## Assignment:
Look below for the lines from the one with "Given the image: Give" to the one with "Look at this", and copy exactly those lines, both ends included.

Saved entries
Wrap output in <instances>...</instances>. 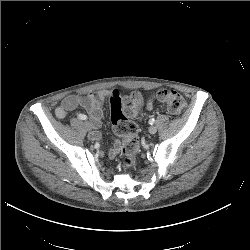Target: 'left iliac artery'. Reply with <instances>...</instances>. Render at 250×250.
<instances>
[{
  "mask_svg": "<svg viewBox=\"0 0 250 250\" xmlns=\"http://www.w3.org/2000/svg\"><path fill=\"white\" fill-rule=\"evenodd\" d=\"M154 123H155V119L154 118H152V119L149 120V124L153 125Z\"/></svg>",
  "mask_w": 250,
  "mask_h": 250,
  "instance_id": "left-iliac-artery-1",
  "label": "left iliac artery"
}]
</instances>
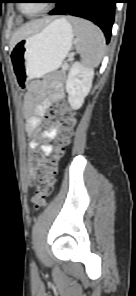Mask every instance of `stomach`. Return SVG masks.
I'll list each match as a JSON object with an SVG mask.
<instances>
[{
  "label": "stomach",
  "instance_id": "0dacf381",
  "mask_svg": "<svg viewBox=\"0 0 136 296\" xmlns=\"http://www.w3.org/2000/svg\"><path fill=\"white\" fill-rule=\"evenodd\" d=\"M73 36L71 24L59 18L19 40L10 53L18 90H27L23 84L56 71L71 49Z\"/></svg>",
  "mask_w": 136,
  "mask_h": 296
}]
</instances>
* * *
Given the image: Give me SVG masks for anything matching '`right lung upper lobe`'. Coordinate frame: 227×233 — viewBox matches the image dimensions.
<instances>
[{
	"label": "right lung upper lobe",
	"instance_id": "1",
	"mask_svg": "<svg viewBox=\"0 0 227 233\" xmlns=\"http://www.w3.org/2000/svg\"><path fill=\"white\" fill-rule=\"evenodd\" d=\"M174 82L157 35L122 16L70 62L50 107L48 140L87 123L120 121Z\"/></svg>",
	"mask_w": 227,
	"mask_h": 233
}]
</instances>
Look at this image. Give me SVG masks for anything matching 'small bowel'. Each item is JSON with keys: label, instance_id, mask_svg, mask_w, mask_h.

## Problem solution:
Given the image: Give me SVG masks for anything matching '`right lung upper lobe`'. Coordinate frame: 227×233 — viewBox matches the image dimensions.
<instances>
[{
	"label": "right lung upper lobe",
	"instance_id": "1",
	"mask_svg": "<svg viewBox=\"0 0 227 233\" xmlns=\"http://www.w3.org/2000/svg\"><path fill=\"white\" fill-rule=\"evenodd\" d=\"M174 82L157 35L122 16L70 62L50 107L48 140L87 123L120 121Z\"/></svg>",
	"mask_w": 227,
	"mask_h": 233
}]
</instances>
Look at this image. Give me SVG masks for anything matching 'small bowel'. Each item is JSON with keys: label, instance_id, mask_svg, mask_w, mask_h.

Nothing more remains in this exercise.